Segment Start: INFORMATION GIVEN
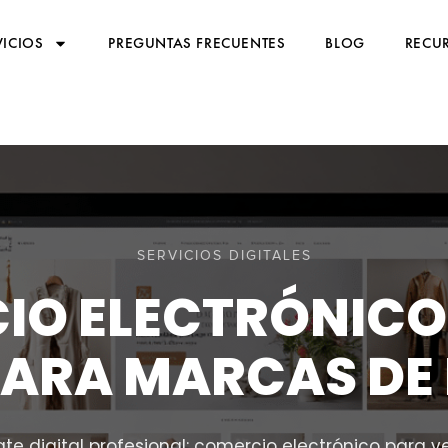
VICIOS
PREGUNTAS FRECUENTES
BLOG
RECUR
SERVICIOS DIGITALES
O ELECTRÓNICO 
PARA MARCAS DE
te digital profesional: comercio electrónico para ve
Segment End: INFORMATION GIVEN
Segment Start: INFORMATION GIVEN
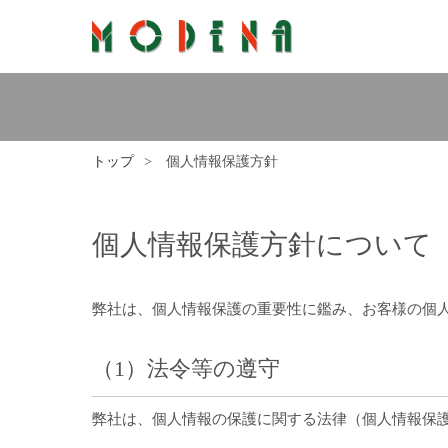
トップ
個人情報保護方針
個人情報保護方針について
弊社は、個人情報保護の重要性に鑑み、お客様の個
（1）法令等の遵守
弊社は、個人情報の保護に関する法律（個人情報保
Segment End: INFORMATION GIVEN
Segment Start: INFORMATION GIVEN
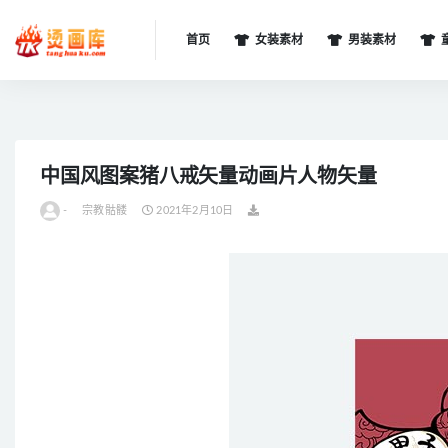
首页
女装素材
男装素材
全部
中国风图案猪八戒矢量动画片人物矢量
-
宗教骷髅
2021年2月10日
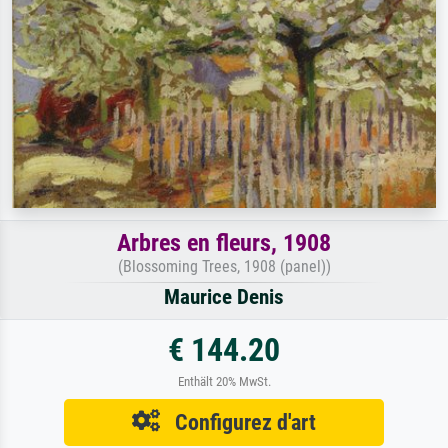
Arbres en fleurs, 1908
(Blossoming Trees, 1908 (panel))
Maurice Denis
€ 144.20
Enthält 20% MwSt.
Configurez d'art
Segment End: INFORMATION GIVEN
# ABOUT THIS TASK
Return exactly, and only, the lines above starting at the line that contains "PREGUNTAS FRECUENTES" and ending at the line that contains "te digital profesional: comercio".

# TASK RESULT
PREGUNTAS FRECUENTES
BLOG
RECUR
SERVICIOS DIGITALES
O ELECTRÓNICO 
PARA MARCAS DE
te digital profesional: comercio electrónico para ve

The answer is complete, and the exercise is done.